I'm also wondering.. Can I make a 3 Drive mirror with two HGST HE8 8TB drives and one Seagate Archive 8TB Drive? or is a bad idea to mix manufacturers like that.. perhaps some kind of mismatch will hurt performance?
 

Mirfster

Doesn't know what he's talking about
Joined
Oct 2, 2015
Messages
3,215
Can I make a 3 Drive mirror with two HGST HE8 8TB drives and one Seagate Archive 8TB Drive?
Yep you can do that.

or is a bad idea to mix manufacturers like that.. perhaps some kind of mismatch will hurt performance?
Nope, some actually do prefer a heterogeneous setup to try and add a little more security/diversity.
 

Zaaphod

Contributor
Joined
Dec 15, 2015
Messages
109
Yep you can do that.


Nope, some actually do prefer a heterogeneous setup to try and add a little more security/diversity.
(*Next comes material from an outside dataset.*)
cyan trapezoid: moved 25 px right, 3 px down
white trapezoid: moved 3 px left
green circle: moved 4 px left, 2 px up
I know that when mirroring mixed drives the pool is limited to the size of the smallest drive in the mirror, but I don't see a problem with that.
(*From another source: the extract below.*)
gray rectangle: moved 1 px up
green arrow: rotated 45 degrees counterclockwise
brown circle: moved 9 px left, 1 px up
I just wonder if I will end up limiting my speed to the slowest drive..

but perhaps it doesn't even work that way.. maybe when writing it just writes to whatever drive it can then uses the fast drives to cache the slow drives... and when reading it just reads all the drives at once in a way that if one drive can't keep up, it really doesn't hurt anything to be there.
 

anodos

Sambassador
iXsystems
Joined
Mar 6, 2014
Messages
9,554
I know that when mirroring mixed drives the pool is limited to the size of the smallest drive in the mirror, but I don't see a problem with that.

I just wonder if I will end up limiting my speed to the slowest drive..

but perhaps it doesn't even work that way.. maybe when writing it just writes to whatever drive it can then uses the fast drives to cache the slow drives... and when reading it just reads all the drives at once in a way that if one drive can't keep up, it really doesn't hurt anything to be there.
Once you weed out the drives that will die prematurely (infant mortality), in general NAS drives are highly reliable. I wouldn't worry too much about having a pool of those 8TB he drives. Just plan your storage to meet your space, redundancy, and performance requirements. And make sure you have backups. Zfs replication to a second freenas system is a pretty simple and effective backup strategy.
 

Ericloewe

Server Wrangler
Moderator
Joined
Feb 15, 2014
Messages
20,194
Once you weed out the drives that will die prematurely (infant mortality), in general NAS drives are highly reliable. I wouldn't worry too much about having a pool of those 8TB he drives. Just plan your storage to meet your space, redundancy, and performance requirements. And make sure you have backups. Zfs replication to a second freenas system is a pretty simple and effective backup strategy.
Unless they're 3TB Seagates. Those will drop like flies.
 

Zaaphod

Contributor
Joined
Dec 15, 2015
Messages
109
Maybe these HGST HE8 drives aren't so great either.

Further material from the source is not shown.